A reference of type A with B can accept exactly the same values as a reference of type B with A. If you want to dispute that, then show me a value that one can accept but not the other one.
Here’s a contrived example of what I was thinking of:
scala> trait Base { def foo: Any }
defined trait Base
scala> trait A extends Base { override def foo: Int = 1 }
defined trait A
scala> trait B extends Base { override def foo: Any = "1" }
defined trait B
scala> new A with B
^
error: overriding method foo in trait A of type => Int;
method foo in trait B of type => Any has incompatible type
scala> new B with A
res1: B with A = $anon$1@7e62cfa3
scala> lazy val fooAB = (??? : A with B).foo
fooAB: Any = <lazy>
scala> lazy val fooBA = (??? : B with A).foo
fooBA: Int = <lazy>
These types don’t behave the same way in terms of generating values, nor in the typing of member selection. I believe these differences will go away in Scala 3.

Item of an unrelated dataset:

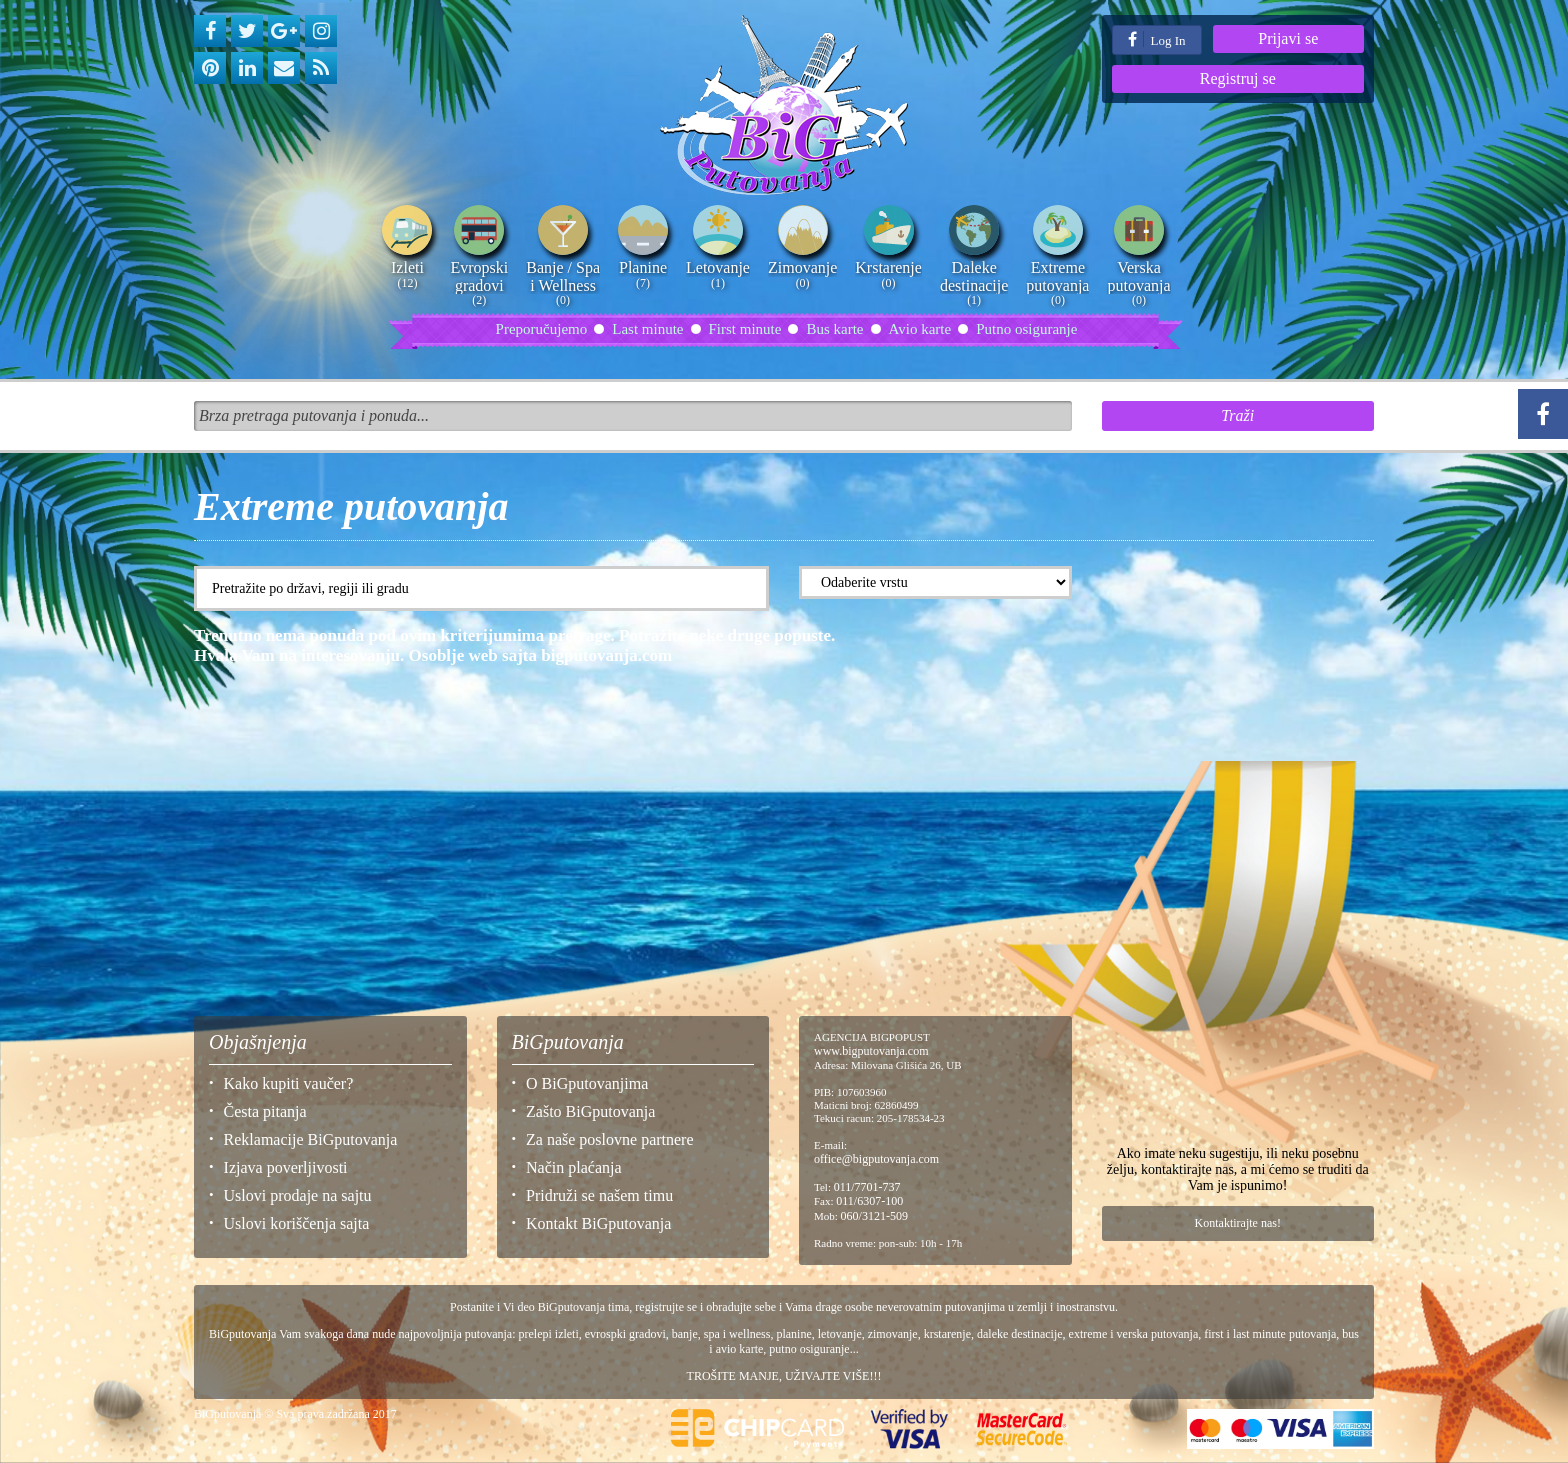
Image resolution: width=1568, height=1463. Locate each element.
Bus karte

@adriaanm Good example. Yes, these differences go away.
The tutorial page was a bit too simplistic here. Essentially, in DOT/Scala 3: A & B == B & A in the sense that they are mutually subtypes of each other. That implies that they “have the same values”.
In Scala 3, A with B and B with A are also mutually subtypes of each other. But as you note, applying an operation like member selection can give different results for A with B and B with A. This is excluded for intersection types.
I see that the difference between A with B and B with A matters not only after extends, but also after new. But it should still not matter for reference types.
That fooAB is inferred as Any, is a bug in the type inference. It must be Int.